We ran down to Panama City this past weekend to get a trip in, we went out with Captain Mickey of Reel Addiction. He definitely provides a great trip, him and his first mate Chris are top notch. We are already planning our next trip with him. Weather man was horribly wrong as usual, called for 2-3' seas and it turned into more of 3-5' all day with a 6-8' thrown into the mix as well.

We left the dock around 6:00 AM and after a long 3 hour ride we were on the Amberjacks. Within an hour we had our limit and headed on to start picking up scamp and red grouper. We stayed on fish today with a great mixed bag of Scamps and red grouper. We also caught some slob gags and ARS (too bad they werent in season )

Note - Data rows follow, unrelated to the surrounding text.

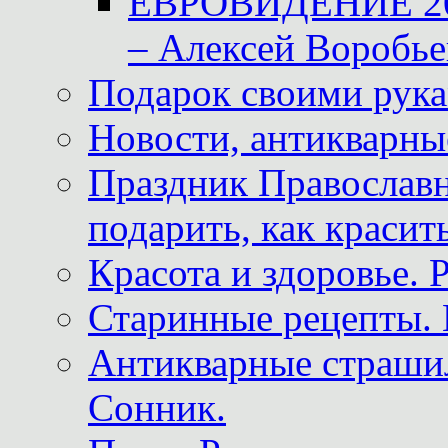
ЕВРОВИДЕНИЕ 2011
– Алексей Воробье
Подарок своими рук
Новости, антикварные
Праздник Православна
подарить, как красит
Красота и здоровье. 
Старинные рецепты. 
Антикварные страши
Сонник.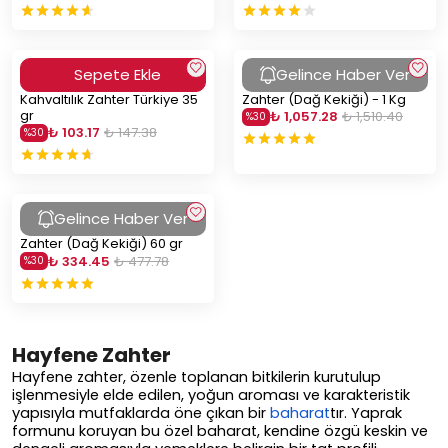
Sepete Ekle
Gelince Haber Ver
Kahvaltılık Zahter Türkiye 35
Zahter (Dağ Kekiği) - 1 Kg
gr
₺ 1,057.28
₺ 1,510.40
%
30
₺ 103.17
₺ 147.38
%
30
Gelince Haber Ver
Zahter (Dağ Kekiği) 60 gr
₺ 334.45
₺ 477.78
%
30
Hayfene Zahter
Hayfene zahter, özenle toplanan bitkilerin kurutulup
işlenmesiyle elde edilen, yoğun aroması ve karakteristik
yapısıyla mutfaklarda öne çıkan bir
baharat
tır. Yaprak
formunu koruyan bu özel baharat, kendine özgü keskin ve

Brought back a ton of fish and some good memories/laughs. If anyone is looking for a great trip look up Reel Addiction.


----------



## crappiecatchin (May 2, 2016)

Good box of fish. Mickey is the man.


----------



## FishingAddict (May 2, 2016)

Great day! That scamp has interesting markings. Makes me wonder if it’s even a scamp or some sort of hybrid. But I’m not sure grouper mix like that.


----------



## Capt. Mickey Locke (May 3, 2016)

I had a Great time with yall boys! The weather was as worse as Ive ever fished in but yall hung in there and got it done! Looking forward to fishing with yall again!


----------



## Browning Slayer (May 5, 2016)

Way to fill the freezers!


----------